| AIM OF THE TASK |
All records below must be reproduced exactly, although any pictures they contain are to be omitted.

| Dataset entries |
╔══

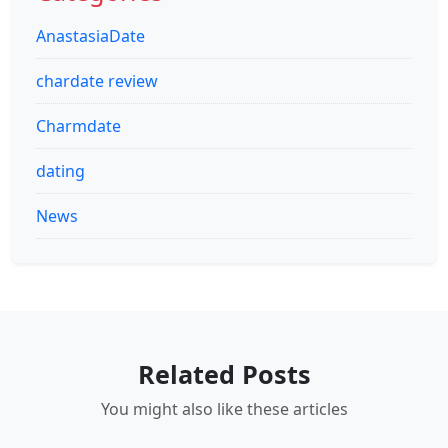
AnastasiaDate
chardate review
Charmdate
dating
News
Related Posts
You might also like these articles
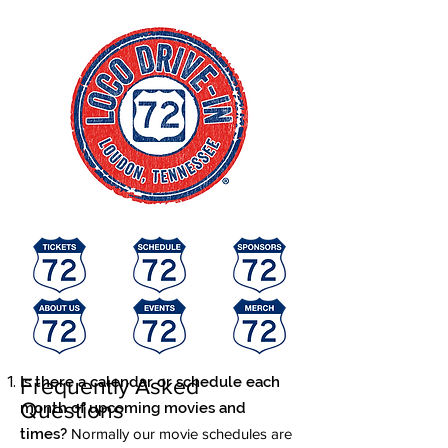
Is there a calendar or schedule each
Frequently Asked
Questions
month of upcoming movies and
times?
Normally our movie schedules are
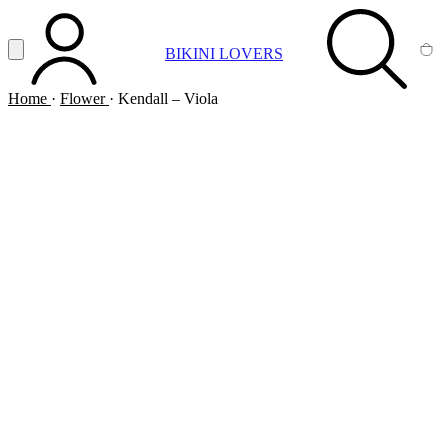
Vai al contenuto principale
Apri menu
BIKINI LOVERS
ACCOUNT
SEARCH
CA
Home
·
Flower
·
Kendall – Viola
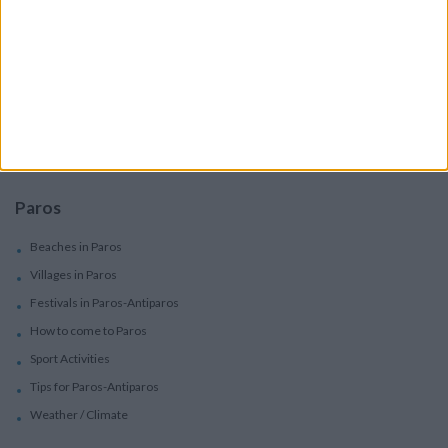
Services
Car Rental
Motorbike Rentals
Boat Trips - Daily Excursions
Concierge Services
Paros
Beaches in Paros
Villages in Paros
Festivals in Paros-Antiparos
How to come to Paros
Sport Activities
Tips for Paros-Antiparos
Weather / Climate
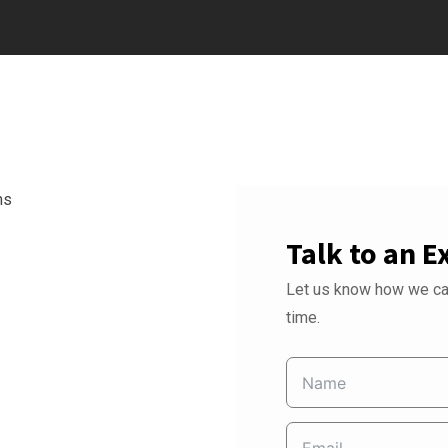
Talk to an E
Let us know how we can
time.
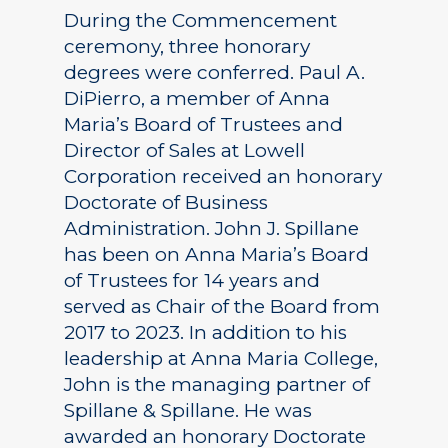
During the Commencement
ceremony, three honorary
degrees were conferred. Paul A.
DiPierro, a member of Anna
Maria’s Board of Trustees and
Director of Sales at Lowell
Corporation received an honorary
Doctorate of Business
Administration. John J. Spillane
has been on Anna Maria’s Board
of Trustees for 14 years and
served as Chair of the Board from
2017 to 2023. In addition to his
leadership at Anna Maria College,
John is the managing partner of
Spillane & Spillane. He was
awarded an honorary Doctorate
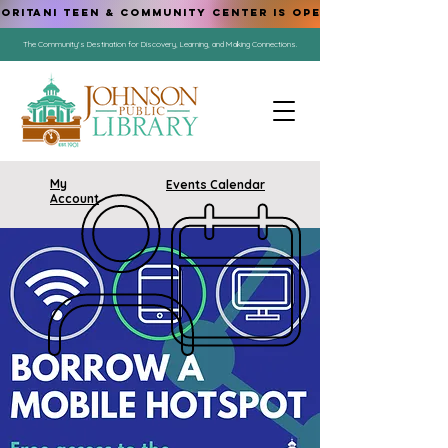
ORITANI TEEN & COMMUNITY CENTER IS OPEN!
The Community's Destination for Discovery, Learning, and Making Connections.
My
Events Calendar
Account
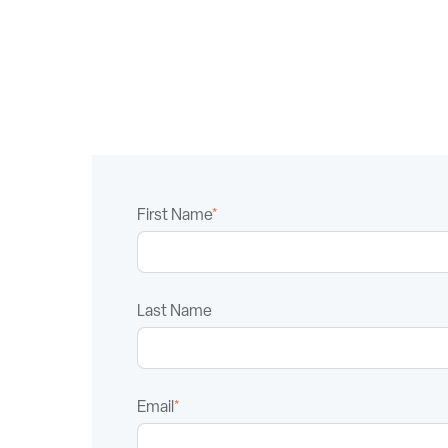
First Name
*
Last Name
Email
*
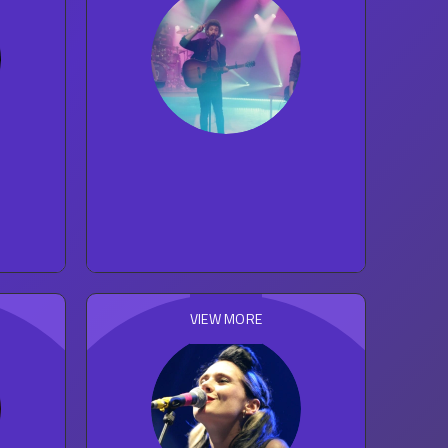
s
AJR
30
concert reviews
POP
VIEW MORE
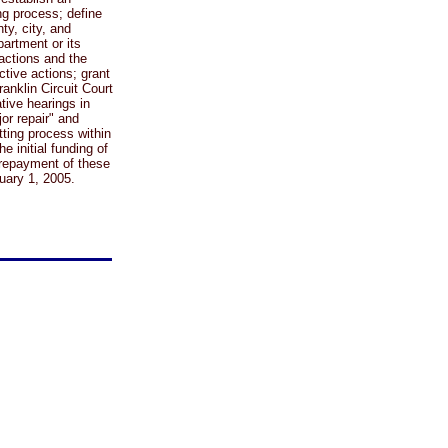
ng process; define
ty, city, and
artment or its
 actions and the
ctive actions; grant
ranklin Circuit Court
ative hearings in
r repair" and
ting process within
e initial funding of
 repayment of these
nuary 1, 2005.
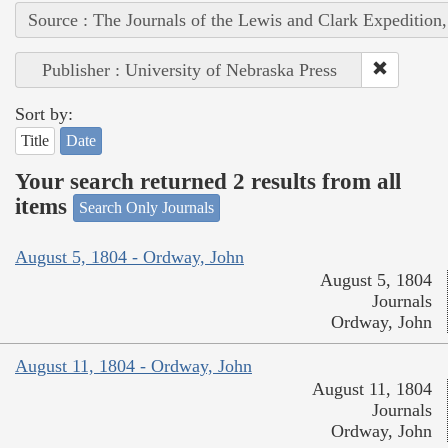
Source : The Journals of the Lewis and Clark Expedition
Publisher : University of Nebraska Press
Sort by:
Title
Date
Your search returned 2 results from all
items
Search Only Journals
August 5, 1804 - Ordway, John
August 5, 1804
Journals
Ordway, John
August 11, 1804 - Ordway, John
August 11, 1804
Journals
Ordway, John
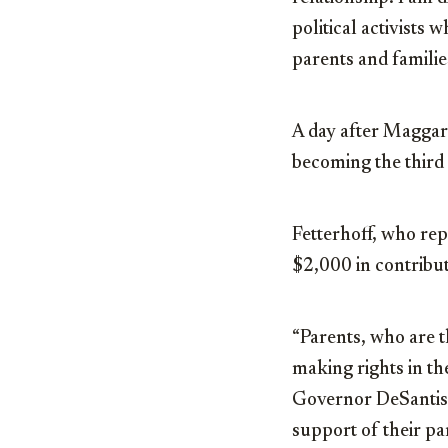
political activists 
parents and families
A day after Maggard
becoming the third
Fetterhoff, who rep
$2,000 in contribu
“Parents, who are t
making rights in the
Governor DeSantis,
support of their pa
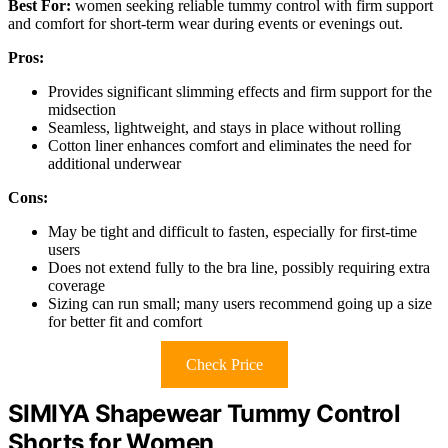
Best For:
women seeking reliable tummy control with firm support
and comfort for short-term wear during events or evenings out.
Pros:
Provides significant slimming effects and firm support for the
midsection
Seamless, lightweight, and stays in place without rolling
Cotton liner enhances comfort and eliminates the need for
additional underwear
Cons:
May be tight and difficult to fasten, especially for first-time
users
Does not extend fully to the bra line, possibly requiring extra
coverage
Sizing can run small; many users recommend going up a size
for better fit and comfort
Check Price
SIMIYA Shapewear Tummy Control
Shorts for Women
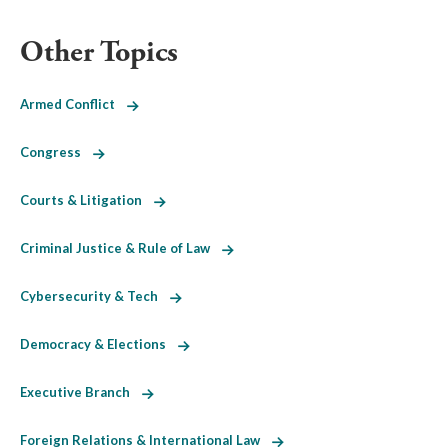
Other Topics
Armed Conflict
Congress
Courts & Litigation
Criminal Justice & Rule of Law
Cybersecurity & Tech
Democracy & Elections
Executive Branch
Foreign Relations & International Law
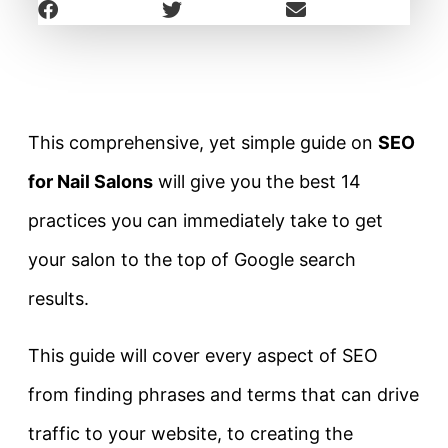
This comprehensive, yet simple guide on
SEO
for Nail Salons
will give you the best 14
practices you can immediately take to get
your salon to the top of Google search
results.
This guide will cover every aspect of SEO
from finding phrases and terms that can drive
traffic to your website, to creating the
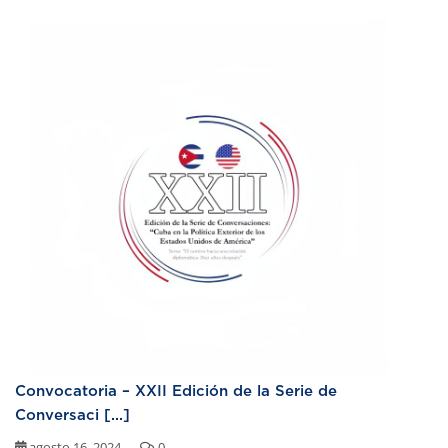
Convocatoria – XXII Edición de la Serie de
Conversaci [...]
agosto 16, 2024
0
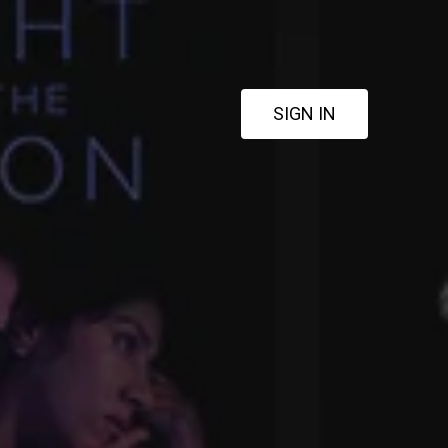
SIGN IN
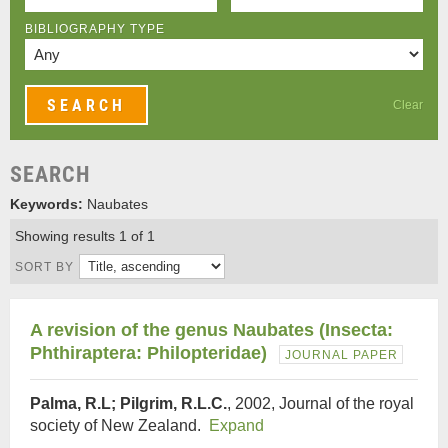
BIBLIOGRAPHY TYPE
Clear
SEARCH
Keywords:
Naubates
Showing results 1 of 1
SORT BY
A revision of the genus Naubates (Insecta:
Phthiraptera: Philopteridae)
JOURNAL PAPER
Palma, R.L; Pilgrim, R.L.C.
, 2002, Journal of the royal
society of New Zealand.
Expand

╚══

| EXERCISE OUTPUT |
AnastasiaDate
chardate review
Charmdate
dating
News
Related Posts
You might also like these articles
Is there a calendar or schedule each
Frequently Asked
Questions
month of upcoming movies and
times?
Normally our movie schedules are
Vai al contenuto principale
Apri menu
BIKINI LOVERS
ACCOUNT
SEARCH
CA
Home
·
Flower
·
Kendall – Viola
Services
Car Rental
Motorbike Rentals
Boat Trips - Daily Excursions
Concierge Services
Paros
Beaches in Paros
Villages in Paros
Festivals in Paros-Antiparos
How to come to Paros
Sport Activities
Tips for Paros-Antiparos
Weather / Climate
Talk to an E
Let us know how we can
time.
During the Commencement
ceremony, three honorary
degrees were conferred. Paul A.
DiPierro, a member of Anna
Maria’s Board of Trustees and
Director of Sales at Lowell
Corporation received an honorary
Doctorate of Business
Administration. John J. Spillane
has been on Anna Maria’s Board
of Trustees for 14 years and
served as Chair of the Board from
2017 to 2023. In addition to his
leadership at Anna Maria College,
John is the managing partner of
Spillane & Spillane. He was
awarded an honorary Doctorate
ORITANI TEEN & COMMUNITY CENTER IS OPEN!
The Community's Destination for Discovery, Learning, and Making Connections.
My
Events Calendar
Account
First Name
*
Last Name
Email
*
s
AJR
30
concert reviews
POP
VIEW MORE
ng process; define
ty, city, and
artment or its
 actions and the
ctive actions; grant
ranklin Circuit Court
ative hearings in
r repair" and
ting process within
e initial funding of
 repayment of these
nuary 1, 2005.
Source : The Journals of the Lewis and Clark Expedition
Publisher : University of Nebraska Press
Sort by:
Title
Date
Your search returned 2 results from all
items
Search Only Journals
August 5, 1804 - Ordway, John
August 5, 1804
Journals
Ordway, John
August 11, 1804 - Ordway, John
August 11, 1804
Journals
Ordway, John
political activists 
parents and families
A day after Maggard
becoming the third
Fetterhoff, who rep
$2,000 in contribu
“Parents, who are t
making rights in the
Governor DeSantis,
support of their pa
Best For:
women seeking reliable tummy control with firm support
and comfort for short-term wear during events or evenings out.
Pros:
Provides significant slimming effects and firm support for the
midsection
Seamless, lightweight, and stays in place without rolling
Cotton liner enhances comfort and eliminates the need for
additional underwear
Cons:
May be tight and difficult to fasten, especially for first-time
users
Does not extend fully to the bra line, possibly requiring extra
coverage
Sizing can run small; many users recommend going up a size
for better fit and comfort
Check Price
SIMIYA Shapewear Tummy Control
Shorts for Women
Other Topics
Armed Conflict
Congress
Courts & Litigation
Criminal Justice & Rule of Law
Cybersecurity & Tech
Democracy & Elections
Executive Branch
Foreign Relations & International Law
This comprehensive, yet simple guide on
SEO
for Nail Salons
will give you the best 14
practices you can immediately take to get
your salon to the top of Google search
results.
This guide will cover every aspect of SEO
from finding phrases and terms that can drive
traffic to your website, to creating the
Convocatoria – XXII Edición de la Serie de
Conversaci [...]
agosto 16, 2024
0
SIGN IN
BIBLIOGRAPHY TYPE
Clear
SEARCH
Keywords:
Naubates
Showing results 1 of 1
SORT BY
A revision of the genus Naubates (Insecta:
Phthiraptera: Philopteridae)
JOURNAL PAPER
Palma, R.L; Pilgrim, R.L.C.
, 2002, Journal of the royal
society of New Zealand.
Expand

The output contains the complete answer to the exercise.